*Activity*
In your copy of the data, omit the pictures and keep all else exactly as given.

*The data*
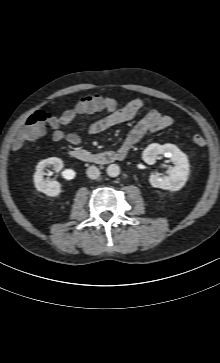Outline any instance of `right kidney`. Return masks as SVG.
<instances>
[{"instance_id":"1","label":"right kidney","mask_w":220,"mask_h":363,"mask_svg":"<svg viewBox=\"0 0 220 363\" xmlns=\"http://www.w3.org/2000/svg\"><path fill=\"white\" fill-rule=\"evenodd\" d=\"M47 166H52L56 172H59L63 168V161L56 157L40 161L36 166L34 184L38 191L45 193L47 196L55 197L61 193V184L55 180H44V169Z\"/></svg>"}]
</instances>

*Solution to this task*
Outline any instance of `right kidney`. Return masks as SVG.
<instances>
[{"instance_id":"1","label":"right kidney","mask_w":220,"mask_h":363,"mask_svg":"<svg viewBox=\"0 0 220 363\" xmlns=\"http://www.w3.org/2000/svg\"><path fill=\"white\" fill-rule=\"evenodd\" d=\"M47 166H52L56 172H59L63 168V161L56 157L40 161L36 166L34 184L38 191L45 193L47 196L55 197L61 193V184L55 180H44V169Z\"/></svg>"}]
</instances>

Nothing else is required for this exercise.